Kamba menegaskan, Kapolri Jenderal Polisi Listyo Sigit Prabowo berulang kali berjanji tidak akan ragu memberantas judi online yang kian meresahkan masyarakat. Janji itu, menurutnya, harus dibuktikan dengan aksi nyata, bukan sekadar retorika.
Atas dasar itu, JPW resmi mengirimkan surat terbuka kepada Kapolri Jenderal Polisi Listyo Sigit Prabowo, dengan tembusan kepada Kadiv Propam Polri Irjen Pol Abdul Karim. Dalam surat tersebut, JPW mendesak agar Kapolri menurunkan tim supervisi ke Polda DIY untuk mengaudit penanganan kasus ini.
“Jangan sampai publik menilai pemberantasan judi online ini hanya gertak sambal. Bongkar semua jaringan, ungkap siapa bandar besarnya, dan buktikan bahwa hukum berlaku sama untuk semua,” tegasnya.

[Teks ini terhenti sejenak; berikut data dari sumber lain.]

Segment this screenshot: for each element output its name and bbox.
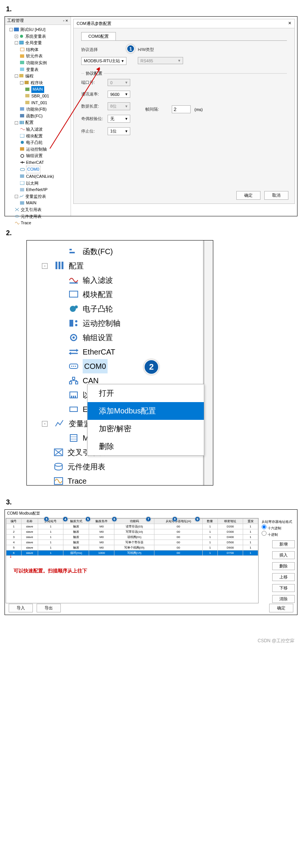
btn-ok[interactable]: 确定 [269, 604, 293, 612]
svg-point-55 [55, 463, 62, 466]
svg-rect-36 [69, 320, 73, 327]
modbus-grid[interactable]: 编号名称从站站号触发方式触发条件功能码从站寄存器地址(H)数量映射地址重发1sl… [6, 518, 259, 603]
tree-xref[interactable]: 交叉引用表 [6, 207, 70, 213]
svg-rect-19 [20, 147, 24, 151]
tree-title-bar: 工程管理▫ ✕ [5, 17, 71, 25]
tree-module[interactable]: 模块配置 [6, 133, 70, 140]
close-icon[interactable]: ✕ [288, 21, 291, 26]
svg-rect-23 [20, 181, 24, 185]
cancel-button[interactable]: 取消 [264, 191, 288, 200]
menu-delete[interactable]: 删除 [88, 438, 204, 455]
data-select: 8位▾ [108, 102, 130, 110]
tree-main[interactable]: MAIN [6, 86, 70, 93]
s2-com0[interactable]: COM0 [31, 359, 213, 373]
tree-sysvar[interactable]: +系统变量表 [6, 33, 70, 40]
btn-export[interactable]: 导出 [37, 604, 61, 612]
svg-rect-21 [20, 168, 25, 171]
section-1: 工程管理▫ ✕ -测试5U [H5U] +系统变量表 -全局变量 结构体 软元件… [5, 16, 297, 216]
tree-axis[interactable]: 轴组设置 [6, 153, 70, 159]
svg-rect-30 [59, 262, 60, 269]
tree-fb[interactable]: 功能块(FB) [6, 106, 70, 113]
tree-fc[interactable]: 函数(FC) [6, 113, 70, 120]
tree-trace[interactable]: Trace [6, 220, 70, 227]
svg-rect-10 [25, 94, 29, 97]
ok-button[interactable]: 确定 [236, 191, 260, 200]
badge-4: 4 [63, 516, 68, 522]
btn-import[interactable]: 导入 [9, 604, 33, 612]
tree-mon-main[interactable]: MAIN [6, 200, 70, 207]
menu-add-modbus[interactable]: 添加Modbus配置 [88, 402, 204, 420]
proto-cfg-legend: 协议配置 [84, 71, 104, 76]
radio-hex[interactable]: 十六进制 [262, 526, 281, 530]
svg-rect-12 [20, 107, 24, 111]
s2-trace[interactable]: Trace [31, 474, 213, 486]
tree-root[interactable]: -测试5U [H5U] [6, 26, 70, 33]
stop-select[interactable]: 1位▾ [108, 127, 130, 135]
tree-progblock[interactable]: -程序块 [6, 80, 70, 86]
tree-cam[interactable]: 电子凸轮 [6, 139, 70, 146]
down-arrow-icon: ↓ [9, 552, 12, 559]
btn-clear[interactable]: 清除 [272, 595, 295, 603]
radio-dec[interactable]: 十进制 [262, 533, 278, 537]
btn-new[interactable]: 新增 [272, 540, 295, 548]
tree-fbinst[interactable]: 功能块实例 [6, 60, 70, 66]
s2-usage[interactable]: 元件使用表 [31, 459, 213, 474]
svg-rect-2 [19, 41, 23, 44]
tree-usage[interactable]: 元件使用表 [6, 213, 70, 220]
tree-eth[interactable]: 以太网 [6, 180, 70, 187]
svg-point-18 [21, 141, 24, 144]
tree-program[interactable]: -编程 [6, 73, 70, 80]
port-select: 0▾ [108, 79, 130, 86]
s2-infilter[interactable]: 输入滤波 [31, 273, 213, 287]
tree-com0[interactable]: COM0 [6, 166, 70, 173]
menu-open[interactable]: 打开 [88, 384, 204, 402]
btn-up[interactable]: 上移 [272, 573, 295, 581]
s2-ethercat[interactable]: EtherCAT [31, 345, 213, 359]
menu-encrypt[interactable]: 加密/解密 [88, 420, 204, 438]
s2-config[interactable]: -配置 [31, 259, 213, 273]
tree-globalvar[interactable]: -全局变量 [6, 40, 70, 46]
btn-down[interactable]: 下移 [272, 584, 295, 592]
badge-5: 5 [85, 516, 91, 522]
interval-label: 帧间隔: [145, 106, 168, 112]
btn-insert[interactable]: 插入 [272, 551, 295, 559]
footer-credit: CSDN @工控空穽 [0, 623, 302, 652]
s2-module[interactable]: 模块配置 [31, 287, 213, 302]
s2-fc[interactable]: 函数(FC) [31, 244, 213, 259]
svg-point-37 [75, 320, 77, 322]
svg-rect-9 [25, 88, 29, 91]
badge-6: 6 [112, 516, 117, 522]
svg-rect-7 [19, 74, 23, 77]
interval-input[interactable] [172, 105, 191, 113]
svg-rect-28 [69, 252, 75, 253]
s2-motion[interactable]: 运动控制轴 [31, 316, 213, 330]
tree-motion[interactable]: 运动控制轴 [6, 146, 70, 153]
proto-select[interactable]: MODBUS-RTU主站▾ [81, 57, 126, 65]
svg-point-20 [21, 154, 24, 157]
tree-softdev[interactable]: 软元件表 [6, 53, 70, 60]
section-2: 函数(FC) -配置 输入滤波 模块配置 电子凸轮 运动控制轴 轴组设置 Eth… [26, 240, 213, 486]
svg-rect-0 [14, 28, 19, 31]
tab-com0[interactable]: COM0配置 [81, 32, 116, 40]
tree-vartable[interactable]: 变量表 [6, 66, 70, 73]
baud-select[interactable]: 9600▾ [108, 91, 130, 98]
scrollbar-area[interactable] [203, 241, 213, 485]
s2-cam[interactable]: 电子凸轮 [31, 302, 213, 316]
svg-rect-29 [55, 262, 57, 269]
s2-axis[interactable]: 轴组设置 [31, 330, 213, 345]
tree-struct[interactable]: 结构体 [6, 46, 70, 53]
svg-rect-11 [25, 101, 29, 104]
svg-rect-49 [71, 396, 72, 398]
tree-config[interactable]: -配置 [6, 119, 70, 126]
tree-monitor[interactable]: -变量监控表 [6, 193, 70, 200]
badge-1: 1 [126, 45, 135, 53]
tree-sbr001[interactable]: SBR_001 [6, 93, 70, 100]
tree-ethercat[interactable]: EtherCAT [6, 159, 70, 166]
s3-title: COM0 Modbus配置 [5, 510, 297, 517]
tree-ethip[interactable]: EtherNet/IP [6, 187, 70, 193]
tree-int001[interactable]: INT_001 [6, 100, 70, 106]
tree-can[interactable]: CAN(CANLink) [6, 173, 70, 180]
btn-delete[interactable]: 删除 [272, 562, 295, 570]
svg-point-35 [75, 305, 78, 308]
parity-select[interactable]: 无▾ [108, 115, 130, 123]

Soroti Penerapan Pasal UU ITE
JPW juga menyoroti penerapan Pasal 45 ayat (2) UU ITE terhadap lima tersangka. Pasal tersebut mengatur sanksi pidana bagi siapa saja yang dengan sengaja dan tanpa hak mendistribusikan atau mentransmisikan informasi elektronik bermuatan perjudian.
Penjelasan pasal itu secara eksplisit menyebut bahwa informasi elektronik bermuatan perjudian mencakup penawaran, ajakan, hingga sarana berjudi.
Jika merujuk pada pasal tersebut, menurut JPW, seharusnya Polda DIY tidak hanya menghentikan proses hukum pada pemain saja, tetapi juga menindak bandar sebagai penyedia sarana.
Tanpa langkah itu, penegakan hukum akan dianggap pincang dan menambah kecurigaan publik bahwa ada pihak-pihak yang dilindungi.
“Publik menunggu bukti, bukan janji. Kapolri harus menunjukkan bahwa perang melawan judi online tidak mengenal kompromi,” pungkas Kamba.